Zielgruppen an der Universität Wien

Die Universität Wien mit ihrer breiten fachlichen Ausrichtung ist prädestiniert, in beinahe allen Bereichen des Erasmus+ Programms an Projekten mitzuwirken. Die Basis dafür sind die vielen engagierten und hochqualifizierten MitarbeiterInnen. Das Programm richtet sich zwar primär an erfahrene WissenschafterInnen und HochschullehrerInnen, entscheidend ist aber vor allem die Motivation, im Bildungs- oder Jugend- und Sportbereich, bzw. zu EU-Themen  Projekte durchzuführen.

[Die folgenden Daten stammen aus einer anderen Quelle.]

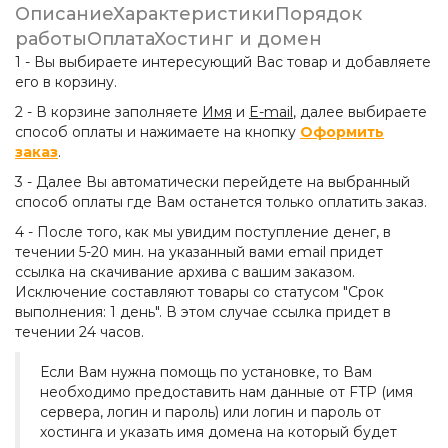
Описание
Характеристики
Порядок
работы
Оплата
Хостинг и домен
1 - Вы выбираете интересующий Вас товар и добавляете
его в корзину.
2 - В корзине заполняете
Имя
и
E-mail
, далее выбираете
способ оплаты и нажимаете на кнопку
Оформить
заказ
.
3 - Далее Вы автоматически перейдете на выбранный
способ оплаты где Вам останется только оплатить заказ.
4 - После того, как мы увидим поступление денег, в
течении 5-20 мин. на указанный вами email придет
ссылка на скачивание архива с вашим заказом.
Исключение составляют товары со статусом "Срок
выполнения: 1 день". В этом случае ссылка придет в
течении 24 часов.
Если Вам нужна помощь по установке, то Вам
необходимо предоставить нам данные от FTP (имя
сервера, логин и пароль) или логин и пароль от
хостинга и указать имя домена на который будет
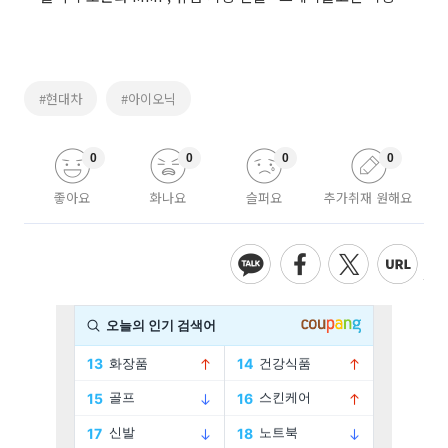
#현대차
#아이오닉
0
0
0
0
좋아요
화나요
슬퍼요
추가취재 원해요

Zwar steht das Programm im Zeichen aktueller Strategien und Politiken zur Steigerung der Zukunfts- und Wirtschaftsfähigkeit der EU. Und dieser große Rahmen sollte bei der Projektentwicklung auch mitbedacht werden. AntragstellerInnen sollten mit den Projekten aber vor allem Interesse an einem oder mehreren der folgenden Aspekte verfolgen:

  • Lehr- und Lernmethoden, Lehrinhalte, bzw. Lehrpläne in der eigenen Fachrichtung (und darüber hinaus) ergänzen, verbessern oder erneuern,
  • mit anderen Hochschulen in Austausch über bewährte Methoden und Praktiken treten,
  • das an der Universität generierte Wissen für weite Teile der Gesellschaft auch außerhalb der „Academia“ nutzbar machen,
  • Möglichkeiten entwickeln, die in (Aus-)Bildungseinrichtungen vermittelten Fähigkeiten besser an zukünftige Erwerbsleben anzupassen,
  • mit Wirtschaftsunternehmen bei der Generierung neuen Wissens und innovativer Methoden zum Wissensaustausch zusammenarbeiten,
  • in gewissem Umfang aktiv zur Verbesserung und zur Zukunftsfähigkeit der europäischen Bildungssysteme beitragen,
  • in gewissem Umfang  die Innovationskraft der EU und der ansässigen Wirtschaftsunternehmen erhöhen,
  • EU Themen in Lehre und Forschung verstärkt implementieren,
  • zur Modernisierung und Internationalisierung von Hochschulen in Nicht-EU Ländern beitragen;
  • und damit gleichzeitig das Profil der Universität Wien schärfen und
  • zur Umsetzung der strategischen Initiativen der Universität Wien beitragen.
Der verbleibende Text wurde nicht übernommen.